[Opening Provided entries section]
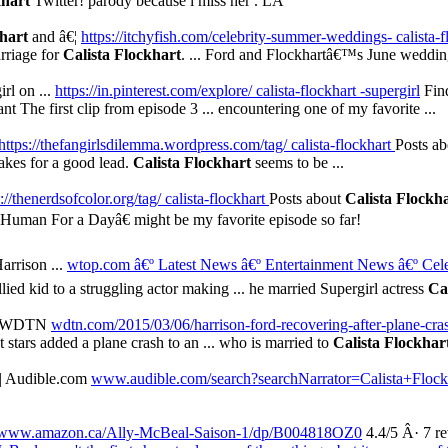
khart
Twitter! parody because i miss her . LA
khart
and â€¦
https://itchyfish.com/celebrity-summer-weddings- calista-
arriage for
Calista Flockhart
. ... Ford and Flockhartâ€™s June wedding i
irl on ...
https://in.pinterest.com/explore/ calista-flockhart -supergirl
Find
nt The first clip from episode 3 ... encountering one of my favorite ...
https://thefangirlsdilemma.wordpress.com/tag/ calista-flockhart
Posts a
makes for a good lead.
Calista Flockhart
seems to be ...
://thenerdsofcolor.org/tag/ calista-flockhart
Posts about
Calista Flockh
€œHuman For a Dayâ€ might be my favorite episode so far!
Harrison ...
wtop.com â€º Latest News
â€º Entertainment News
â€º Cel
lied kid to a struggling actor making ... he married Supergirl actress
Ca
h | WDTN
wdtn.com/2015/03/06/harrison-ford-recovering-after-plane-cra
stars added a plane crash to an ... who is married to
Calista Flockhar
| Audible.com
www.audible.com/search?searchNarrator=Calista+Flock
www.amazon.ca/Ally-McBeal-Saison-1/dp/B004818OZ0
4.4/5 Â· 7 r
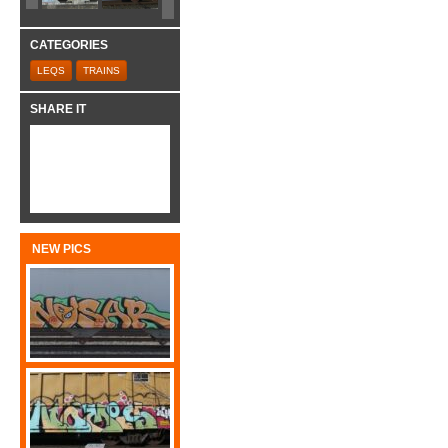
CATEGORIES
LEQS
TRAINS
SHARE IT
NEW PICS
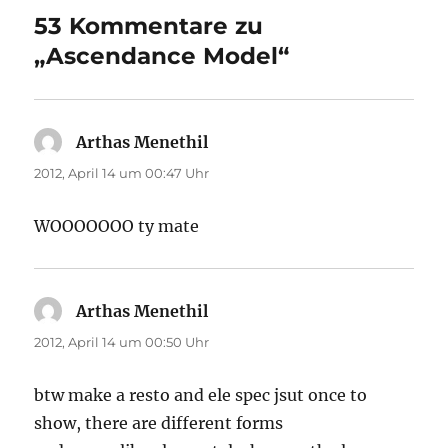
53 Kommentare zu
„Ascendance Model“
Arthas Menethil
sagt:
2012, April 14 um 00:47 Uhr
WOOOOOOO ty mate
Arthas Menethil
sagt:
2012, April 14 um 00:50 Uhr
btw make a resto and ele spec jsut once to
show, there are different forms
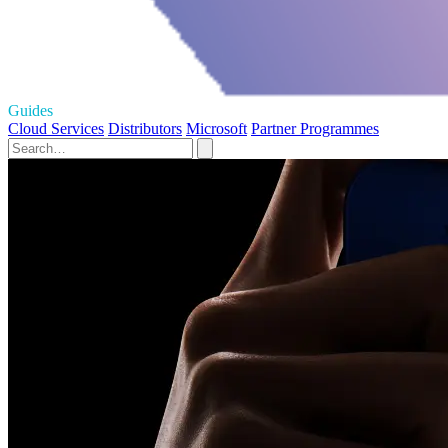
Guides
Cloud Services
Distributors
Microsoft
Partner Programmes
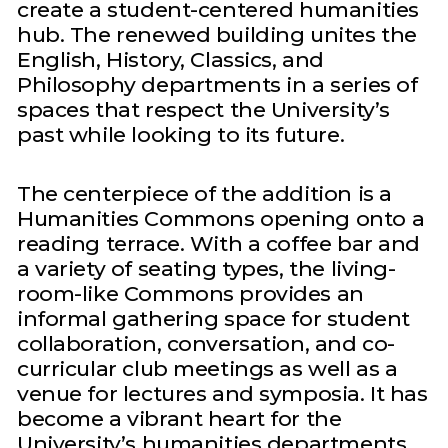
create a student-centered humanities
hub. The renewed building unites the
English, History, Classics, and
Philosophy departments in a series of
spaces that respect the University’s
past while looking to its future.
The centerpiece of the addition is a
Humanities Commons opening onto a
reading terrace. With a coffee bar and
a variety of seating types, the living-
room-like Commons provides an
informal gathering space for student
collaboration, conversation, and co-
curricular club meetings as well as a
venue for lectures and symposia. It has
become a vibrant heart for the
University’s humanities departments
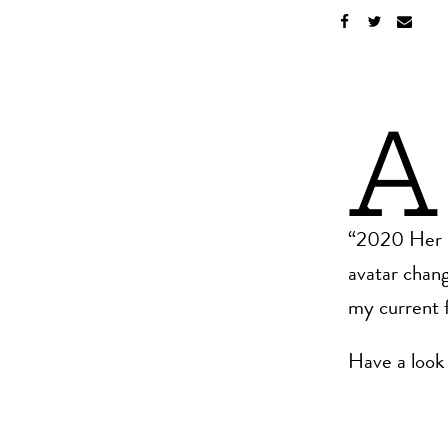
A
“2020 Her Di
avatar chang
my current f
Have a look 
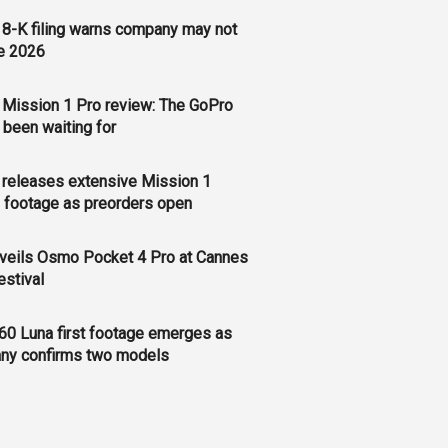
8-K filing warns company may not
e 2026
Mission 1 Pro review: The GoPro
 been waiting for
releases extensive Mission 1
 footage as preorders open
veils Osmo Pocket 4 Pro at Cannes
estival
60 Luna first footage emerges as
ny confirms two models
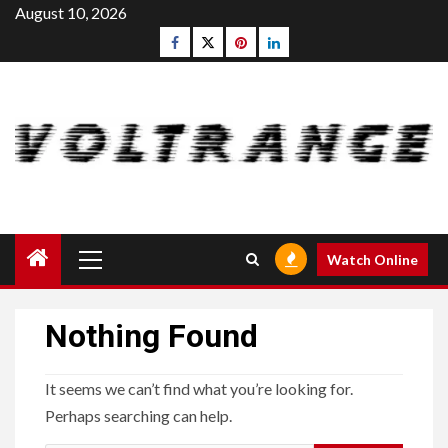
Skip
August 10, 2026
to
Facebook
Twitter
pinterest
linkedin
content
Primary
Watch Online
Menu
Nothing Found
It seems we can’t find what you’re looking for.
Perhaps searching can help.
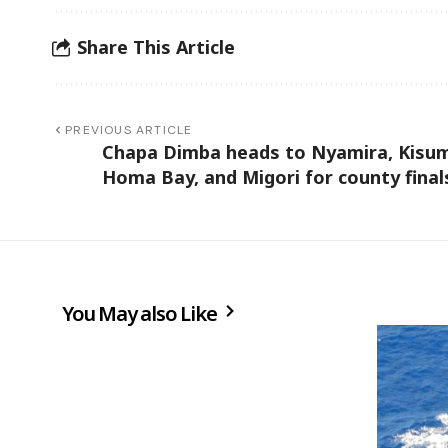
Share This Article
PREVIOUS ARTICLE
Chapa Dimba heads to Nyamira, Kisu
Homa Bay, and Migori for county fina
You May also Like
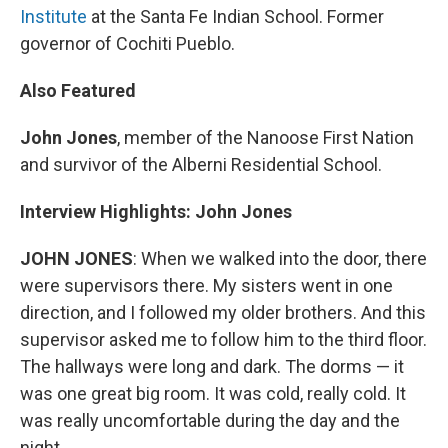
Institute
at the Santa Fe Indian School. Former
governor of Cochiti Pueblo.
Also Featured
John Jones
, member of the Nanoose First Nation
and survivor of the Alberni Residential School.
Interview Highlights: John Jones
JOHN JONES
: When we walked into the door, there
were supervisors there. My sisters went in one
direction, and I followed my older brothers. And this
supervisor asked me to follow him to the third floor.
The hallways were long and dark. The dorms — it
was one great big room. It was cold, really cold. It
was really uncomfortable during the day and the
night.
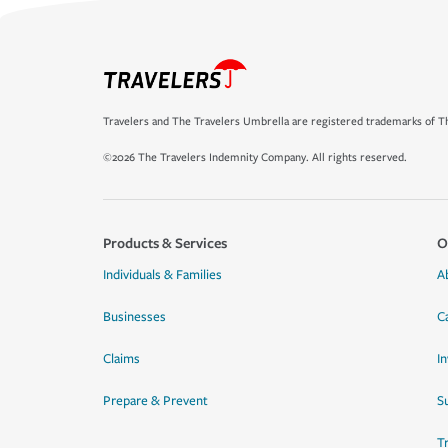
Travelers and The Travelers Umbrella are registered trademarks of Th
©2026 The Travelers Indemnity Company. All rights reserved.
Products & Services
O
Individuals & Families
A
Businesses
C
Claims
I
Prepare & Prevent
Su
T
[Closing Provided entries section]
[Opening Provided entries section]
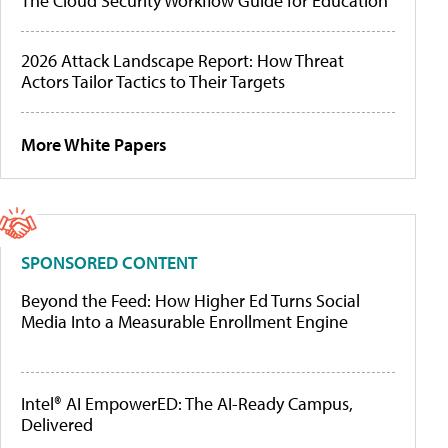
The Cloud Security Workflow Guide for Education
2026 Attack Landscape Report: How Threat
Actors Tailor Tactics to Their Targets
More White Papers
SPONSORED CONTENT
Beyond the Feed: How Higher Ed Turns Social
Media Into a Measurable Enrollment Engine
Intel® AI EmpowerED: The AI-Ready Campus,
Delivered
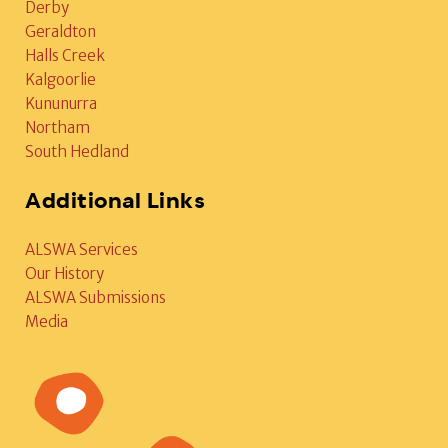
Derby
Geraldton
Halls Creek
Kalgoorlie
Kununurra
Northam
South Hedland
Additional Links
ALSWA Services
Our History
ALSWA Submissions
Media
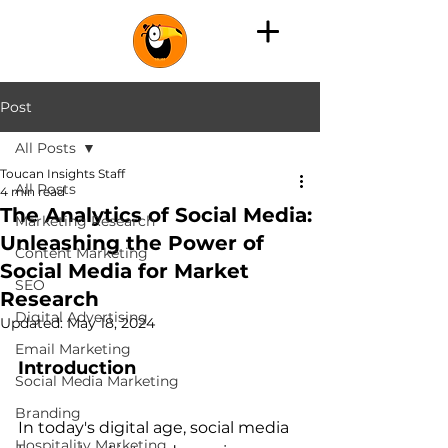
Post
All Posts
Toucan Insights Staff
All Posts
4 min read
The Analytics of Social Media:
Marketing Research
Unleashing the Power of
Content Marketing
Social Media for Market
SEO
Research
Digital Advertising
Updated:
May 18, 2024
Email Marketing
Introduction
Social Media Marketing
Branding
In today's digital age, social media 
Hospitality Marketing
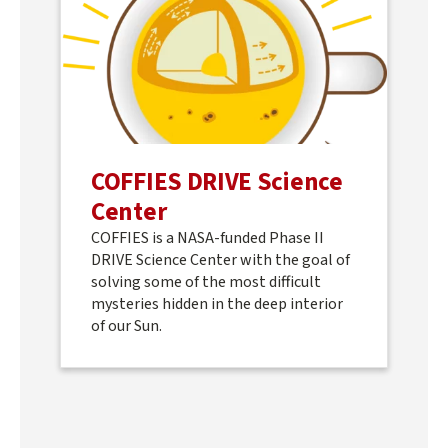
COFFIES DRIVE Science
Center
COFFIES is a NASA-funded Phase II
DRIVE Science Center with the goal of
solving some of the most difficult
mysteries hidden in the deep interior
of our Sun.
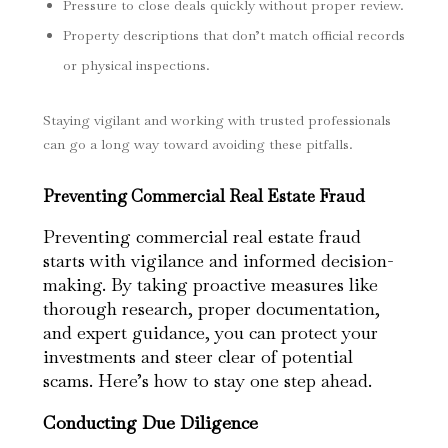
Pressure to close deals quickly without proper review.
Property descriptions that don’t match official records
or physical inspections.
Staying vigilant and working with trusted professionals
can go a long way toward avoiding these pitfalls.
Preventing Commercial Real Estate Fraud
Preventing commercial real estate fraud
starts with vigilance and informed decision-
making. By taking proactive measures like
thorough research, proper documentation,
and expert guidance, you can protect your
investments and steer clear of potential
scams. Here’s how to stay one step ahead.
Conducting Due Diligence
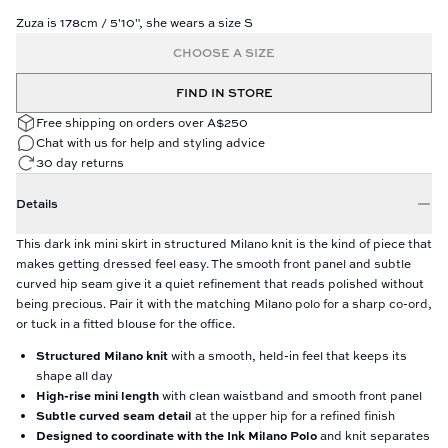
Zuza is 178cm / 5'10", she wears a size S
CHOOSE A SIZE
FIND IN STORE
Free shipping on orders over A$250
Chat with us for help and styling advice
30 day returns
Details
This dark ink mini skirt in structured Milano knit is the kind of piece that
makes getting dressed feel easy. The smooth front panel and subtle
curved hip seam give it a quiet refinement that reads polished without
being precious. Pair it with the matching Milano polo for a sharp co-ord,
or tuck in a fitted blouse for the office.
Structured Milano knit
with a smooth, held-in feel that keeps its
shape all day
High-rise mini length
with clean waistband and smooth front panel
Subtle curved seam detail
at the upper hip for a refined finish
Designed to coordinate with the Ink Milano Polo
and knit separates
[Closing Provided entries section]
**What is needed**
What is needed is an exact copy of the lines above, from the one holding "South Hedland" down to the one holding "can go a long", with those two included and the pictures left out.

**Response area**
South Hedland
Additional Links
ALSWA Services
Our History
ALSWA Submissions
Media
Post
All Posts
Toucan Insights Staff
All Posts
4 min read
The Analytics of Social Media:
Marketing Research
Unleashing the Power of
Content Marketing
Social Media for Market
SEO
Research
Digital Advertising
Updated:
May 18, 2024
Email Marketing
Introduction
Social Media Marketing
Branding
In today's digital age, social media 
Hospitality Marketing
COFFIES DRIVE Science
Center
COFFIES is a NASA-funded Phase II
DRIVE Science Center with the goal of
solving some of the most difficult
mysteries hidden in the deep interior
of our Sun.
Pressure to close deals quickly without proper review.
Property descriptions that don’t match official records
or physical inspections.
Staying vigilant and working with trusted professionals
can go a long way toward avoiding these pitfalls.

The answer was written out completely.